Neoadjuvant or Adjuvant treatment of mutant BRAF-V600E papillary Craniopharyngioma (Swecranio1-21)
EM. Erfurth*a (Prof), S. Kinhulta (Dr), P. Siesjöa (Prof)
a Clinical Sciences, Lund University, Lund Sweden, Lund, SWEDEN
Introduction: In 2014 the oncogenic driver of papillary craniopharyngioma (PCP) was discovered as BRAF V600E (1). The first case report showed a successful treatment of a man with PCP and the mutation (2) using BRAF-inhibitor (Dabrafenid orally) and MEK -inhibitor (Trametinib on day 21 orally). On day 38 after considerable shrinkage of the PCP an endocopic transphenoidal surgery was performed, followed by Radiation 50 Gy. About 8 case reports with PCP and BRAF V600E mutation have been published with successful treatment with the BRAF- inhibitors (only) or together with MEK inhibitors. We now present 2 cases with PCP and BRAF V600E mutation on this treatment.
Case: 1. A 53 yrs healthy man, operated for traumatic subdural hematoma in 2017. On MRI an accidental finding of a suprasellar mass. A biopsy revealed a PCP with BRAF V600E mutation. After 3 years of follow-up a progression of PCP was recorded and decision on dab/tram treatments was made. During 12 months a shrinkage of the tumour from 21 to 6 mm /2220 mm3 till 90 mm3 was recorded.
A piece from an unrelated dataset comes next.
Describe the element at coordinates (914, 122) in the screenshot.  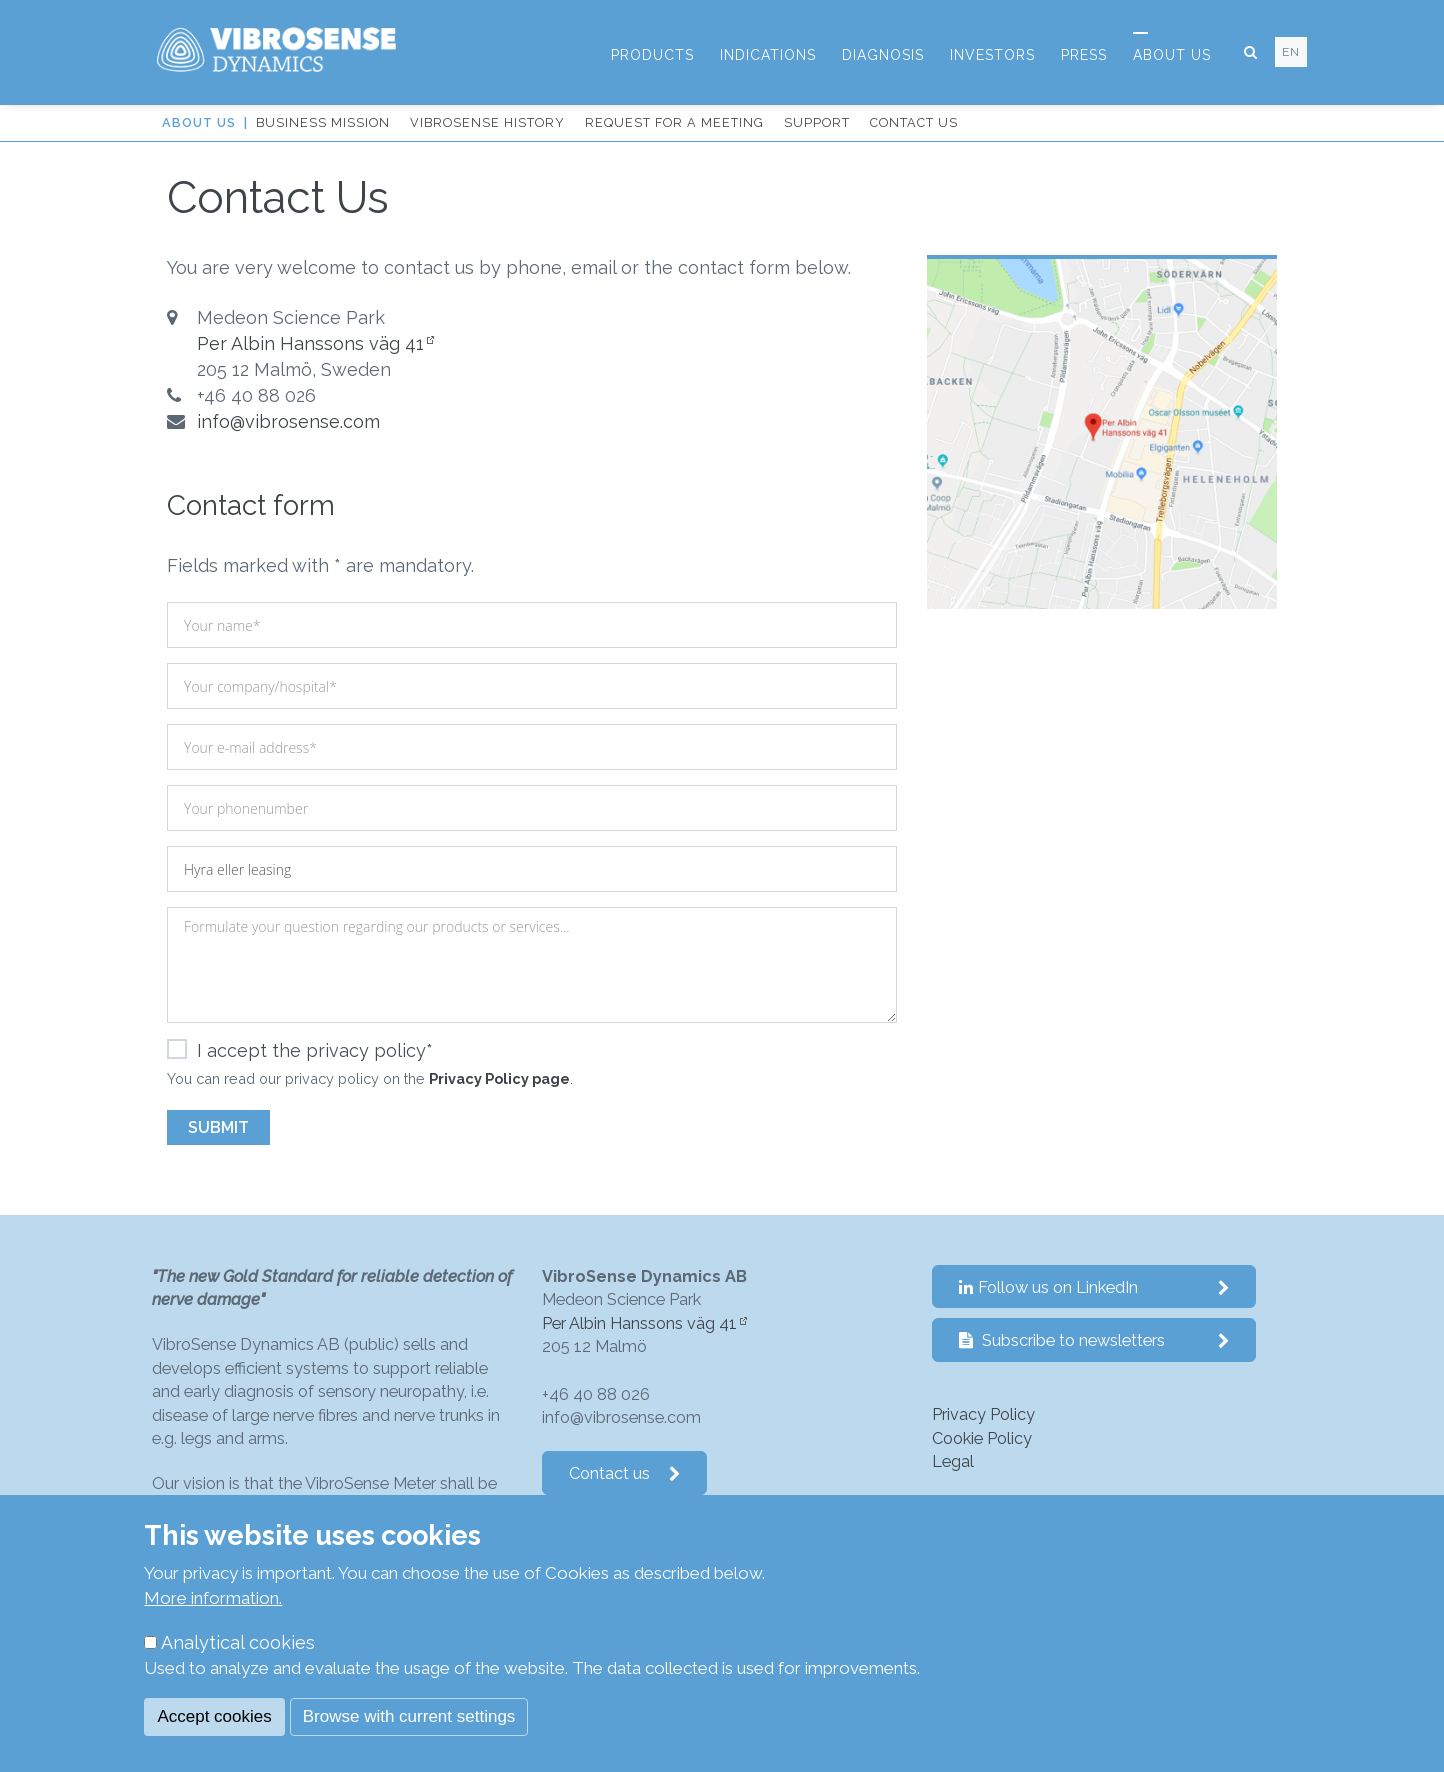 I see `Contact us` at that location.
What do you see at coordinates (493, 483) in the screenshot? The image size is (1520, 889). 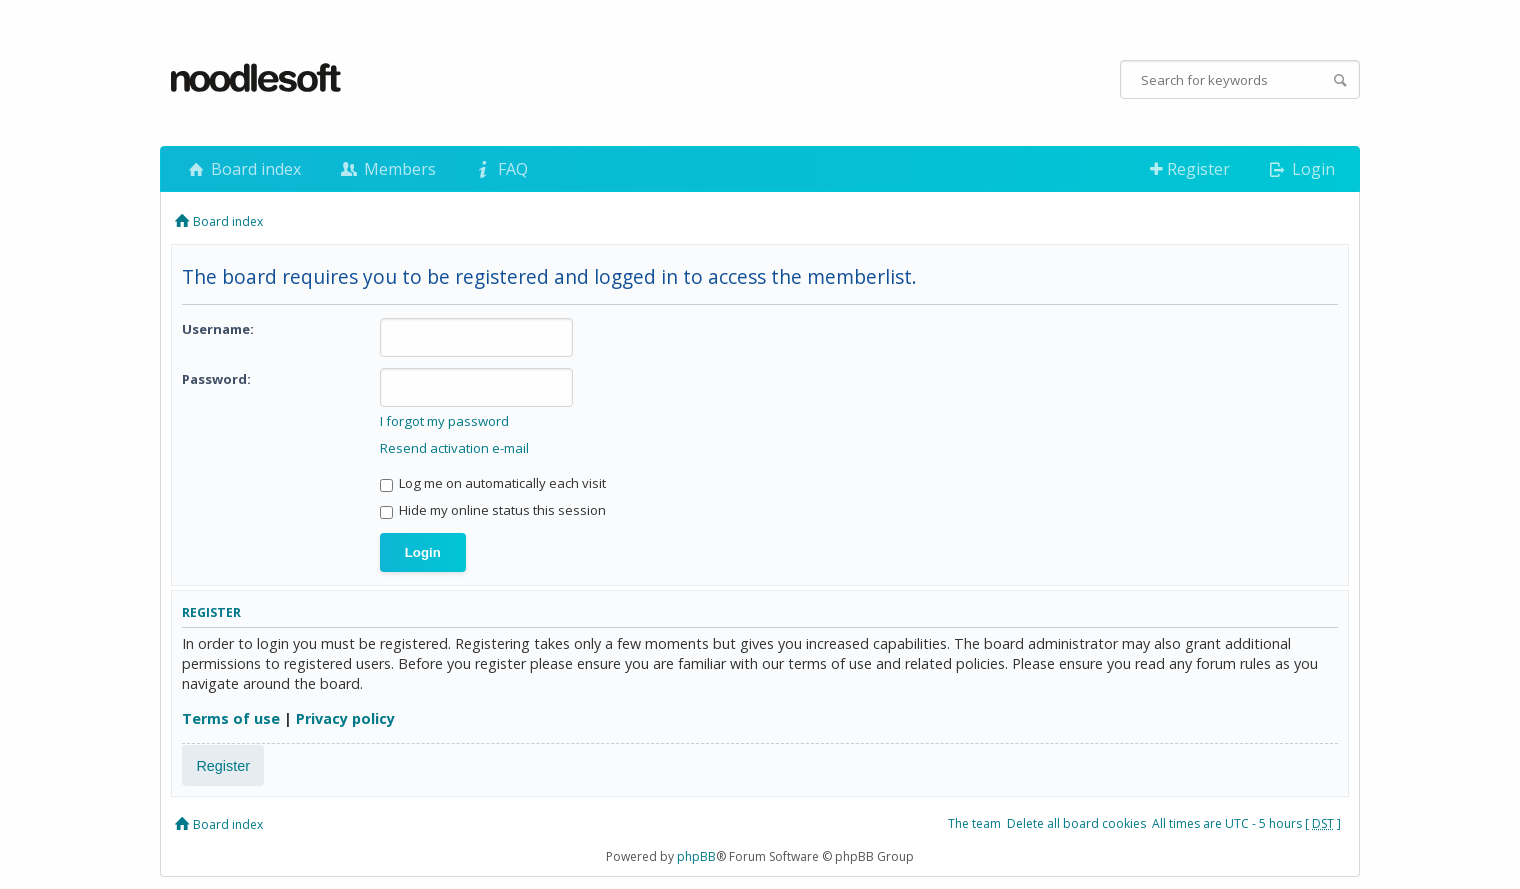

Decision was made on Sterotactic Radiation (50Gy). At present the patient has normal pituitary function and is without medication.
Case 2: A woman 57 yrs with PCP had had 4 operations due to recurrences (2017-2019). Retrospective diagnosed with a BRAF V600E mutation. She suffers from severe vision and visual field reduction on left eye and panhypopituitarism. Decision was made on dab/tram treatment due to a new recurrence of PCP. From September (2019) to February (2020) a reduction was recorded (cystic 12x9 to 11x7 mm and solid 3.5 mm to 2 mm; volume 6.7 ml). In June (2020) PCP volume is 0.48 ml. Thereafter stable and after 36 months of treatment the drugs were discontinued and she is now followed on MRI.
Conclusion:In the beginning of the treatment both patients had slight fever, arthralgia and headache which disappeared. Ongoing is now our Swedish study (Clin Trials, Gov) on 25 patients with PCP with BRAF V600E mutation (Swecranio1-21).
References: 1. Brastianos PK et al Nat. Gen. 2014. 2. Brastianos PC et al JNCI, 2015.
The author has declared no conflict of interest.